Commençons par les clichés dont se demande
bien pourquoi de talentueux photographes les ont réalisés
avec tout leur soin. Quel but poursuit Léon Lemuet lorsqu'il photographie
dans les dernières années du XIX
e siècle
les modestes carrières de granit ou de minerai de fer à Flamanville,
dans la Manche ? Probablement le recensement exhaustif des activités économiques
de la Normandie, dont il livre les témoignages visuels à Paul
Joanne, lequel en publie un certain nombre dans son Dictionnaire géographique
et administratif de la France. Il est admis que la possession des matières
premières constitue une base indispensable de la croissance économique.
Il faudra attendre le dernier tiers du XX
e siècle
pour s'apercevoir que les temps ont changé et revenir au vieil adage
selon lequel il n'est de richesse que d'hommes.
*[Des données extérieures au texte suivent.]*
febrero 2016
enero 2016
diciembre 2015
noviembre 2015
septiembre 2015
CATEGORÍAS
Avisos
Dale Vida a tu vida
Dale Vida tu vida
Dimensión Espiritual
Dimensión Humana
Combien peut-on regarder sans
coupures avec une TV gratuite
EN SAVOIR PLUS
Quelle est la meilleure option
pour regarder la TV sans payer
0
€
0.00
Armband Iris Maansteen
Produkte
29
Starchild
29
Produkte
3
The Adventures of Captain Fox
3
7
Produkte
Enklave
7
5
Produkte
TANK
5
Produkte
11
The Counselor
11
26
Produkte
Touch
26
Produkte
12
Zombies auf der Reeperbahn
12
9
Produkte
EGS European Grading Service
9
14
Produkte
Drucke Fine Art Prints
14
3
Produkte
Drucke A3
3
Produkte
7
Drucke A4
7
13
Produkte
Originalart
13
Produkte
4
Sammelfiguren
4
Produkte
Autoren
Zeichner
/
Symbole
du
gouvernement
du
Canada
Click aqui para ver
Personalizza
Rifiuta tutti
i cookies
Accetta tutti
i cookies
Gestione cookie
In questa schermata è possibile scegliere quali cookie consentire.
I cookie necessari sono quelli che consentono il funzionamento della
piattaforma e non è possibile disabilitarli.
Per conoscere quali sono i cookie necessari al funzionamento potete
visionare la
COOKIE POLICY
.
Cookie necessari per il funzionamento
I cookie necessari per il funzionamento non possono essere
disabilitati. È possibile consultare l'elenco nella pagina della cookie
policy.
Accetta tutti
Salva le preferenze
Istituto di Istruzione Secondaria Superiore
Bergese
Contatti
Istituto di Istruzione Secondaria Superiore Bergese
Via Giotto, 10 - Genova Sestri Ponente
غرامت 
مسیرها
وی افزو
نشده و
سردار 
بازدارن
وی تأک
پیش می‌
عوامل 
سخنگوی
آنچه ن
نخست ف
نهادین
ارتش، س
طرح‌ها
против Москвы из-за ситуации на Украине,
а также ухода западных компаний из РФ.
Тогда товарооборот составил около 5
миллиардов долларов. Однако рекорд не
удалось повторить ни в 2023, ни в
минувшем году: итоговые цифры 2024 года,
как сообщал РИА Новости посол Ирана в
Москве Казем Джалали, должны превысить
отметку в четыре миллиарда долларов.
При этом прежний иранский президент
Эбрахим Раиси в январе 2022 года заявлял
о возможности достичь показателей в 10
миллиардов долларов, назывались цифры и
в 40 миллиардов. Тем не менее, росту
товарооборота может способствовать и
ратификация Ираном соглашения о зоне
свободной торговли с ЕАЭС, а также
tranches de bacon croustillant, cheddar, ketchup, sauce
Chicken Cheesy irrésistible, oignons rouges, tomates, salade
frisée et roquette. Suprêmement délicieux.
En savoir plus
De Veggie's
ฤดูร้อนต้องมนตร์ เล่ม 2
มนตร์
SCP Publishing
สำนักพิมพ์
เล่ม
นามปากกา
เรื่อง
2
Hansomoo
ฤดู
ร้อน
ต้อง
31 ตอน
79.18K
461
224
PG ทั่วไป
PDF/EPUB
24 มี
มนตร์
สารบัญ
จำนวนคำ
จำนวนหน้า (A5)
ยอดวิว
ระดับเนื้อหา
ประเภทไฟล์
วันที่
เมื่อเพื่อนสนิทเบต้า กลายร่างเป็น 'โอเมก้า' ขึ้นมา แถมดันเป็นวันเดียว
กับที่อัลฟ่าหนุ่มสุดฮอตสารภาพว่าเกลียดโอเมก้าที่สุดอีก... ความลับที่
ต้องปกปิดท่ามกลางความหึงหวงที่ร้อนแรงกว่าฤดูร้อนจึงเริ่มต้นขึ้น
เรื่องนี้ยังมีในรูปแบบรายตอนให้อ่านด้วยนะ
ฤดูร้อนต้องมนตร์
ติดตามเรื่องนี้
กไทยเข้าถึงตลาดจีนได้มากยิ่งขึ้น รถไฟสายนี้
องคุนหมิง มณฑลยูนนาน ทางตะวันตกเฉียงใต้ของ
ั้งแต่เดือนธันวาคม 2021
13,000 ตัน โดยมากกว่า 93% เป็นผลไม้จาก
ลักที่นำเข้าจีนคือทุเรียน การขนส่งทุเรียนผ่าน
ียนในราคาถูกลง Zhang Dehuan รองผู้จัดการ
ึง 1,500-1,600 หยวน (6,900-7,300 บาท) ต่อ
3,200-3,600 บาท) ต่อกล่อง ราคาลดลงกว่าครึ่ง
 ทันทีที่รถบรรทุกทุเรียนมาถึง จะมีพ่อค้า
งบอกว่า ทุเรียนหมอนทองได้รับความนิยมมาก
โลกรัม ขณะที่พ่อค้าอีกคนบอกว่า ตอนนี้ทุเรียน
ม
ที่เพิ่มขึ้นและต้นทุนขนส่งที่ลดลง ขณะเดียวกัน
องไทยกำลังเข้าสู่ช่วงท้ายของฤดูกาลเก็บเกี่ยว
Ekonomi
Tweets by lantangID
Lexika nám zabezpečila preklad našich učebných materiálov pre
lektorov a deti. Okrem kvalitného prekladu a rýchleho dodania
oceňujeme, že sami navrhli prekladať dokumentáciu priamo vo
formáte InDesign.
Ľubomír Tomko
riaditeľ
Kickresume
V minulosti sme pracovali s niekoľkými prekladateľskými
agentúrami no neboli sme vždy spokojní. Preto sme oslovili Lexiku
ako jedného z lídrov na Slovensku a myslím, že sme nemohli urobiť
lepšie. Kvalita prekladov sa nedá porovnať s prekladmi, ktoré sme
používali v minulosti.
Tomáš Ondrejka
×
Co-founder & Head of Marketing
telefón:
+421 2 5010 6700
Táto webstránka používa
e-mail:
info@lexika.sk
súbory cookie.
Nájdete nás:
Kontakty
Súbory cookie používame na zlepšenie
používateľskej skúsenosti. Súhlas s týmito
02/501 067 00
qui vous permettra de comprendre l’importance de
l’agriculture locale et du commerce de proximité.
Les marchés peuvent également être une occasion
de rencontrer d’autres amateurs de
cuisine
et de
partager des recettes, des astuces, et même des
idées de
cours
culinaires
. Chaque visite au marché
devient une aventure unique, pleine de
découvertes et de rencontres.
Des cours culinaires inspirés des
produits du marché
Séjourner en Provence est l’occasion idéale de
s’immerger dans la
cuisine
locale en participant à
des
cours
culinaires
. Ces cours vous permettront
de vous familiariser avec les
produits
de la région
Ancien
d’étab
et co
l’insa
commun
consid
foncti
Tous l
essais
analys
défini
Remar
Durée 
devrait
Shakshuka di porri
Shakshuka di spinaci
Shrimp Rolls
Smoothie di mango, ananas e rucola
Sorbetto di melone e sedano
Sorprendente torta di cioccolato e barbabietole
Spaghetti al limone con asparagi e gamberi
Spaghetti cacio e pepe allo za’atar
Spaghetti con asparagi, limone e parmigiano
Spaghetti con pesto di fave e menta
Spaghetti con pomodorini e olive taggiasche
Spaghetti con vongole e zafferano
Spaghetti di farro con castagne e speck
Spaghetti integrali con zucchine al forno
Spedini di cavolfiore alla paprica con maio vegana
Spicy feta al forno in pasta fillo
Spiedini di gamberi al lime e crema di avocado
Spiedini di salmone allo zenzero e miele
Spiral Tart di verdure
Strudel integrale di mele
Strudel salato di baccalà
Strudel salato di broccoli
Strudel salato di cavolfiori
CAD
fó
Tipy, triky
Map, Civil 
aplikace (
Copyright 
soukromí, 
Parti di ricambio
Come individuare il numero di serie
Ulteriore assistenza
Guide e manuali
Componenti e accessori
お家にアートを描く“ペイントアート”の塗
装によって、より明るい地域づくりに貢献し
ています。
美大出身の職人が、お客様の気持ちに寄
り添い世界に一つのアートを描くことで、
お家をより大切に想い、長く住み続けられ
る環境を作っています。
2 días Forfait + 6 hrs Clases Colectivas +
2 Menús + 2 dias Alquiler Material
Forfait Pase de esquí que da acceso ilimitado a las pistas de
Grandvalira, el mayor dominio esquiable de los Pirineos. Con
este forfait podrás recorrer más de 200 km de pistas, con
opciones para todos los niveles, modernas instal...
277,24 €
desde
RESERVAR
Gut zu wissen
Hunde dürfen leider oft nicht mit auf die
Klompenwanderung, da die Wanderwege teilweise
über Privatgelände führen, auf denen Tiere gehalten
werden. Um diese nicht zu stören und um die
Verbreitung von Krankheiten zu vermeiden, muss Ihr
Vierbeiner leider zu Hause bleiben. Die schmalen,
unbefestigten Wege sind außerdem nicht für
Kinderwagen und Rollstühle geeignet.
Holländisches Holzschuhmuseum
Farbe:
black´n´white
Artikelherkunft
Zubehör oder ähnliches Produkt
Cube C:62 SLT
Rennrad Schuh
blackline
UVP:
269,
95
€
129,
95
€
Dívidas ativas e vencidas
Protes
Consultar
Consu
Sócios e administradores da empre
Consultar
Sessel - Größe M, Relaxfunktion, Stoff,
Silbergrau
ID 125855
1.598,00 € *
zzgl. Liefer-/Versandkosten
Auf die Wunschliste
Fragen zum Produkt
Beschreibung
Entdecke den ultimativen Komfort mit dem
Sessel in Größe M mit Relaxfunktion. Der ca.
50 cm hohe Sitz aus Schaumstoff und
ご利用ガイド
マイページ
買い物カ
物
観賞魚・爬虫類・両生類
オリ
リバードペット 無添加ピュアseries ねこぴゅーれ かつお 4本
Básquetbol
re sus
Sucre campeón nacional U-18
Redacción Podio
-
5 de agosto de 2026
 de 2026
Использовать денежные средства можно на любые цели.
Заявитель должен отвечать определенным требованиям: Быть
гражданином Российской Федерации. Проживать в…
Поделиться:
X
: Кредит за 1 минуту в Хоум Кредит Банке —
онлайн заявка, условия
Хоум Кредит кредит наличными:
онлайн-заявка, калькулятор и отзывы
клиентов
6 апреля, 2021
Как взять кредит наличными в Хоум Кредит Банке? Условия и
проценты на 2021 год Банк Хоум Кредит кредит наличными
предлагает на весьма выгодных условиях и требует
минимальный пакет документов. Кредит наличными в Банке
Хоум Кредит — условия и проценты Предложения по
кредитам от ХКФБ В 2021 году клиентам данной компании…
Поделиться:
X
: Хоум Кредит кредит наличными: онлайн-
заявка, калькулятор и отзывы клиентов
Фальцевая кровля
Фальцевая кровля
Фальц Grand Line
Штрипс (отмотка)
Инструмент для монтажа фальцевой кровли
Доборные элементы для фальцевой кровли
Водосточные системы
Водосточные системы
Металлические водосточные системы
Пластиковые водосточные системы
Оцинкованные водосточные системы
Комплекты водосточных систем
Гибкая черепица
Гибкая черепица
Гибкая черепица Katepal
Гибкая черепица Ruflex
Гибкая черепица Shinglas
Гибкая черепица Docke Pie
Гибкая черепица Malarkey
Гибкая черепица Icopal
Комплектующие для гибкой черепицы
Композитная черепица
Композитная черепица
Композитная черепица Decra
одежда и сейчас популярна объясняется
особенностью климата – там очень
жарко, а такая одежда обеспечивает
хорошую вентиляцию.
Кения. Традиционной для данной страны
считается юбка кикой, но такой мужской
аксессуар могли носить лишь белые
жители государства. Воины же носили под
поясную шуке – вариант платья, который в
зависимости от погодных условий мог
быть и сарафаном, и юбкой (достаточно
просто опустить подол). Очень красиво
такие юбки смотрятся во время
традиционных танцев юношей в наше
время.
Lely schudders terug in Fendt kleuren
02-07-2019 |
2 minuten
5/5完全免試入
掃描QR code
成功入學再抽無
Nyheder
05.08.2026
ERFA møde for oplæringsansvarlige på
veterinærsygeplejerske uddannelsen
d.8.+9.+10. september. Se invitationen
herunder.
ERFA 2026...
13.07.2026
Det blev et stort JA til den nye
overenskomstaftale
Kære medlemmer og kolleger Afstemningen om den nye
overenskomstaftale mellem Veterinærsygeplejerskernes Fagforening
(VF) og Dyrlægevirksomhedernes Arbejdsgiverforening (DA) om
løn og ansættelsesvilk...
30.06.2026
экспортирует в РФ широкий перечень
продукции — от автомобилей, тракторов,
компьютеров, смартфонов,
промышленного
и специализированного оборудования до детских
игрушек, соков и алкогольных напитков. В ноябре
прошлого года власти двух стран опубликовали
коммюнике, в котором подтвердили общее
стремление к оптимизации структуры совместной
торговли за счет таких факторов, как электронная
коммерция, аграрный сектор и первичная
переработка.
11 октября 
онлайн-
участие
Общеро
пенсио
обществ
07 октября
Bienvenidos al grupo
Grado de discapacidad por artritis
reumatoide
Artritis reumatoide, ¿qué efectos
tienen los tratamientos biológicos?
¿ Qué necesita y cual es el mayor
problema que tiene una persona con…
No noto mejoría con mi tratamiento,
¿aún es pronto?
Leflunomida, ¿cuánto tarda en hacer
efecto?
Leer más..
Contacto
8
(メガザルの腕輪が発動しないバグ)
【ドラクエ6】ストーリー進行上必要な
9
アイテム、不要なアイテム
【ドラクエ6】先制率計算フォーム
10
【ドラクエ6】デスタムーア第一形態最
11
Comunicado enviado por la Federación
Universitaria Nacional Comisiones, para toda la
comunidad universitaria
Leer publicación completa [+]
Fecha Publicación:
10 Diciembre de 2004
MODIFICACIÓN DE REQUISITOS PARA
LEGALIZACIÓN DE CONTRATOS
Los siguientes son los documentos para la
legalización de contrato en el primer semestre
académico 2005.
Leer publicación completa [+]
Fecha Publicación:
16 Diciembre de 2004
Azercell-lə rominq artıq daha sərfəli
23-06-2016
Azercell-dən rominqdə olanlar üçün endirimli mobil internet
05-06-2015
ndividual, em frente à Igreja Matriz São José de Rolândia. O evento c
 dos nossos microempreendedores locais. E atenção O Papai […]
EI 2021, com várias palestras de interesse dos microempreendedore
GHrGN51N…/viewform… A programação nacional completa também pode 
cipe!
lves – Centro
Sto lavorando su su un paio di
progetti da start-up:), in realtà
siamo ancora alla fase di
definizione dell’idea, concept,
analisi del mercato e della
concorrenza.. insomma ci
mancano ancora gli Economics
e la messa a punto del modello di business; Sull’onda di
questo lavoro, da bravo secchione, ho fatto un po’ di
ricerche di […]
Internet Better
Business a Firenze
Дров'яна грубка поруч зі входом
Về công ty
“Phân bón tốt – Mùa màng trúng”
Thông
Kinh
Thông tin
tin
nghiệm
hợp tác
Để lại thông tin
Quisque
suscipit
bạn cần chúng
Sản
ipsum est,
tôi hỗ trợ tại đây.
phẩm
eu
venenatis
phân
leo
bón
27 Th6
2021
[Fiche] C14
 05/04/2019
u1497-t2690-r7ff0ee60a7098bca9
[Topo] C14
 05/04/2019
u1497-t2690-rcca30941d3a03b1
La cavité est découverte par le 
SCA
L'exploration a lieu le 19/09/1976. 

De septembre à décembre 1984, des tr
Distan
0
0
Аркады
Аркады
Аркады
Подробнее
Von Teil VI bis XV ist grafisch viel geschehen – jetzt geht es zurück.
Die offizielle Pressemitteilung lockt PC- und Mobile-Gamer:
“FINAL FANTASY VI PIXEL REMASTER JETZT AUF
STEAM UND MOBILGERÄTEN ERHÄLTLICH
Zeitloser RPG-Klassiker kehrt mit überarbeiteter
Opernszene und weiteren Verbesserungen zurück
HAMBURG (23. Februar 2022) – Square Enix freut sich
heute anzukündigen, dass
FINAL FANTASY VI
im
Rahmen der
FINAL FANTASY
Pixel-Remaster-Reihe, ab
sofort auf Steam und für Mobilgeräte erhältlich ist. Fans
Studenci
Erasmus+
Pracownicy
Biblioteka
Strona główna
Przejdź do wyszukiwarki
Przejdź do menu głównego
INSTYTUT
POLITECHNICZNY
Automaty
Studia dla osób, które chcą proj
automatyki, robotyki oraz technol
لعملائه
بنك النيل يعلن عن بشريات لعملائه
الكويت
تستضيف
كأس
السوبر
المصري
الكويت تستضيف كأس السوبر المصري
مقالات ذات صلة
Il n'y a pas si longtemps,
l'enseignement de la géographie au collège et au lycée
consistait à apprendre à peu
près par cœur les millions de tonnes de maïs, de charbon
et de pétrole produits par les pays au programme. En 1971 encore,
le jury de l'agrégation de géographie pouvait inscrire au
programme du concours la barbante question suivante : "Géographie
de la production des minerais métalliques dans le monde" et
les candidats devaient assister à un cours donné sur ce thème,
durant une vingtaine de semaines, par le maître de la géographie économique
d'alors. L'origine de ce souci d'inventaire est dans les photographies
du XIX
e siècle, qui illustrent parfois
les descriptions des guides et encyclopédies du temps. Par miracle
et de justesse, il n'a pas tué la géographie.
Beaucoup plus spectaculaires sont les photos des mines de
diamants d'Afrique du Sud. Leurs gouffres de plusieurs
dizaines de mètres de profondeur dont le fond est découpé en
cubes énormes donnent le vertige. Une foule de mineurs lilliputiens
s'affaire et donne l'impression d'être prisonnière de ces
cratères. Ces travaux de titans et de tels clichés viennent
renforcer un peu plus la mythologie du diamant. Tant de terre brassée,
de poussière avalée, de souffrances humaines, pour quelques
minuscules brillants et, un jour entre mille, par chance, une pierre exceptionnelle
de plusieurs dizaines de carats qui fera la fortune d'une société minière
du Cap et de Londres, d'un diamantaire de Rotterdam, d'un bijoutier de
la place Vendôme, à Paris, et viendra rehausser le prestige
d'un souverain européen ou d'un maharadjah indien.